Neural Retrievers: More Biased Than You Thought

When you think of neural retrievers, you probably imagine them as unbiased machines sifting through mounds of data to find the most relevant documents. But here's the thing: they might be a bit more biased than we'd like to believe.

The Problem with Annotation

Neural retrievers are trained using annotated query-document pairs. It's a pretty standard practice. But the problem lies in how these annotations are selected. It's not just about relevance. it's also about which documents get annotated in the first place. Think of it this way: if you're only labeling documents that fit mainstream narratives, you're training your model to favor those narratives.

Researchers have found that supervised bi-encoder retrievers inadvertently learn something they weren't supposed to: a document-level relevance prior. This is more of a side effect rather than an intended feature. These retrievers can generalize this bias to documents they haven't even seen yet, creating a bias in the retrieval process that favors certain types of documents over others.

Impact on Information Retrieval

Here's why this matters for everyone, not just researchers. In our daily quest for information, the retrievers we rely on are systematically less accurate when dealing with niche, fragmented, or highly technical content. These documents, despite being relevant, get a lower retrieval ranking due to the biased learning of the retrievers. It's a findability gap, plain and simple.

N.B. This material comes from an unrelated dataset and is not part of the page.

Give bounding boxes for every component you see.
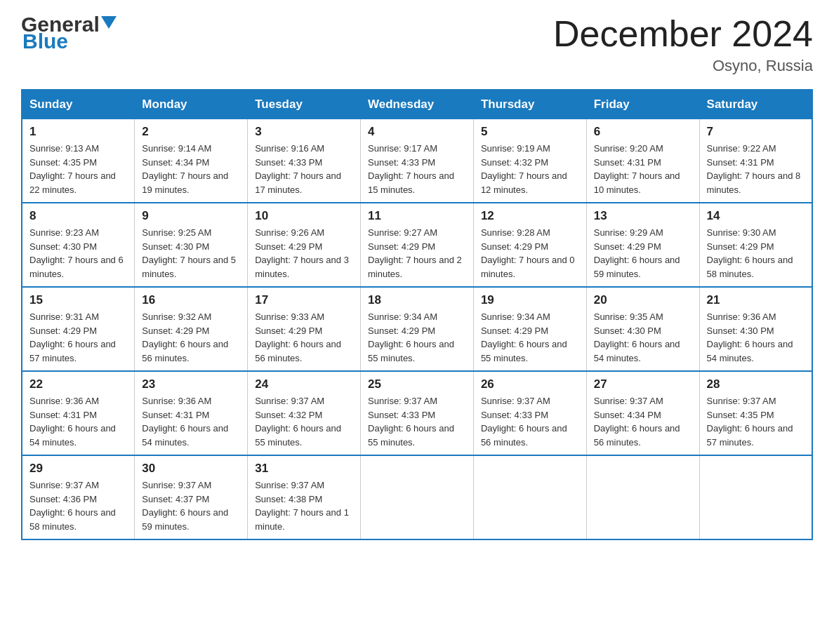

If you've ever trained a model, you know how sensitive they can be to the training data's quirks. The analogy I keep coming back to is training a model with selective hearing. Sure, it hears you, but only the parts it was conditioned to listen for.

A Bias for the Mainstream

Using large language model (LLM) explanations, researchers revealed that documents deemed relevant often align with mainstream topics, think comprehensive and self-contained summaries. On the flip side, content that's niche or highly technical often gets sidelined. This isn't just an academic concern. In a world where diverse viewpoints are important, such biases can skew the information landscape drastically.

Now, is this bias inescapable? That's the million-dollar question. While traditional models like BM25 show this bias less consistently, they aren't entirely immune either. The structural limitations of supervised retrieval mean these biases are often baked in from the start.

Where Do We Go From Here?

So, what's the fix? Do we need a fundamental rethink of how we train these models? Maybe. Or perhaps it's about diversifying the data we use for training to include those less glamorized documents. Whatever the solution, one thing's for sure: relying purely on annotated data without accounting for its biases is asking for trouble.

As we move forward, the challenge is clear. Balancing innovation in neural retrievers with the need for unbiased information. Can we've both?, but one thing's certain: the conversation around this needs to get louder.